Session logging KeepSessionLog, SessionLog, SessionLogEncoding, ClearSessionLog Logs bytes sent and received. Use esc for compact text-like logging or hex for byte-exact logging.
Structured details after selected calls GetLastJsonData Some methods provide additional structured diagnostic data.
Connection-state reminder: IsConnected reflects the last known socket state. A peer may have closed the connection without the local side knowing until the next read or write is attempted.

Best Practices

Recommendation Reason
Set MaxReadIdleMs and MaxSendIdleMs deliberately. The defaults wait indefinitely. Explicit timeouts prevent applications from hanging forever when data stops flowing.
Use StringCharset for text protocols. Text send/receive methods convert bytes using this charset. Set it to the protocol’s required encoding, commonly utf-8.
Use fixed-count receive methods for binary protocols with known lengths. ReceiveBytesN and ReceiveBdN avoid ambiguity when the protocol specifies an exact byte count.
Use delimiter-based receive methods for line-oriented protocols. ReceiveToCRLF and ReceiveUntilMatch simplify protocol parsing.
Check the appropriate failure-reason property after failures. Use ConnectFailReason, AcceptFailReason, ReceiveFailReason, or SendFailReason depending on the operation.
Do not rely on IsConnected alone to detect peer disconnects. A disconnect may not be discovered until the application attempts a read or write.
Use RequireSslCertVerify for production TLS clients when certificate validation is required.
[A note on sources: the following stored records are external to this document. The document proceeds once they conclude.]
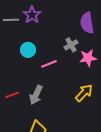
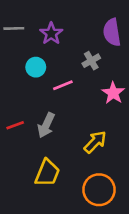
purple star: (32, 15) -> (51, 34), moved
pink star: (88, 58) -> (113, 93), moved, turned -30
yellow arrow: (84, 93) -> (95, 142), moved

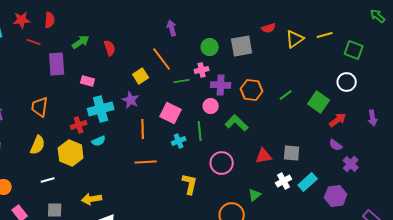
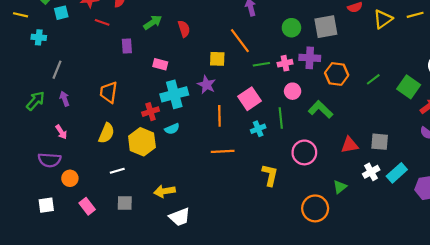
purple rectangle: (57, 64) -> (127, 46), size x0.6
pink cross: (202, 70) -> (285, 63), moved
yellow square: (141, 76) -> (217, 59), turned 35
purple cross: (221, 85) -> (310, 58), moved
pink square: (171, 113) -> (250, 99), turned 30

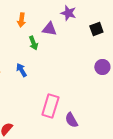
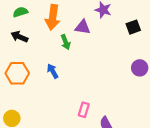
orange arrow: (21, 20) -> (53, 17), size x1.6
pink rectangle: (50, 106) -> (84, 110), size x0.6

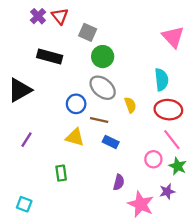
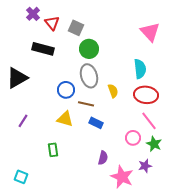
red triangle: (60, 16) -> (52, 23), moved
gray ellipse: (103, 88) -> (89, 76), turned 35

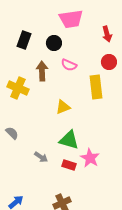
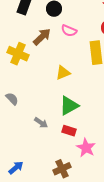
brown arrow: (42, 71) -> (42, 37), turned 48
green triangle: (69, 140) -> (69, 106), turned -45
pink star: (90, 158) -> (86, 148), moved

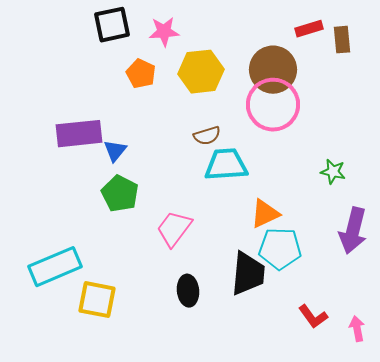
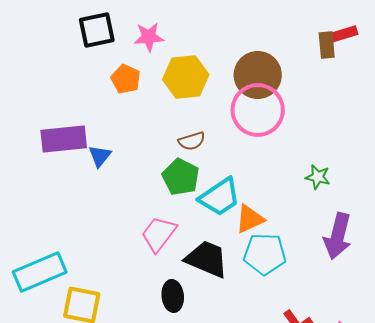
red rectangle: (309, 29) -> (344, 34), moved
cyan trapezoid: (226, 165) -> (220, 197), moved, turned 150
green pentagon: (120, 194) -> (181, 177), moved
black trapezoid: (248, 274) -> (207, 259), moved, turned -72

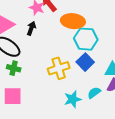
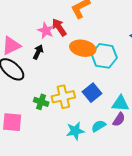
cyan hexagon: (86, 39) -> (104, 56), moved
green cross: (14, 68) -> (41, 102), moved

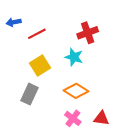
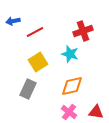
orange diamond: (76, 91) -> (72, 86), turned -45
It prevents connections to servers with expired or unverifiable certificates.
Use UseConnection from higher-level classes when advanced routing is needed. For example, a Rest object can use a socket that was connected through a proxy, SOCKS server, or SSH tunnel.
Use SessionLogEncoding = "hex" for binary protocol troubleshooting. Hex logging avoids ambiguity when the data is not mostly printable text.

Summary

Chilkat.Socket is the low-level networking class for applications that need direct TCP, TLS, proxy, SSH-tunneled, client/server, or custom protocol communication. It provides precise control over connection setup, socket options, TLS certificates, send and receive patterns, socket sets, timeouts, diagnostics, performance counters, and session logging.

For protocol-specific work, use a higher-level Chilkat class when available. Use Socket when you need raw transport behavior, custom protocol handling, or a pre-established connection for another class.